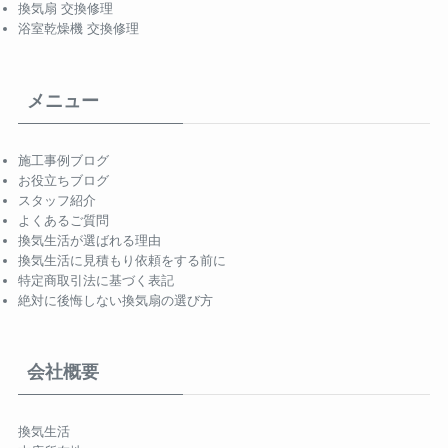
換気扇 交換修理
浴室乾燥機 交換修理
メニュー
施工事例ブログ
お役立ちブログ
スタッフ紹介
よくあるご質問
換気生活が選ばれる理由
換気生活に見積もり依頼をする前に
特定商取引法に基づく表記
絶対に後悔しない換気扇の選び方
会社概要
換気生活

::::

— Aim of the task —
When copying the entries, drop the images and keep every line exact.

— Answer to this exercise —
換気扇 交換修理
浴室乾燥機 交換修理
メニュー
施工事例ブログ
お役立ちブログ
スタッフ紹介
よくあるご質問
換気生活が選ばれる理由
換気生活に見積もり依頼をする前に
特定商取引法に基づく表記
絶対に後悔しない換気扇の選び方
会社概要
換気生活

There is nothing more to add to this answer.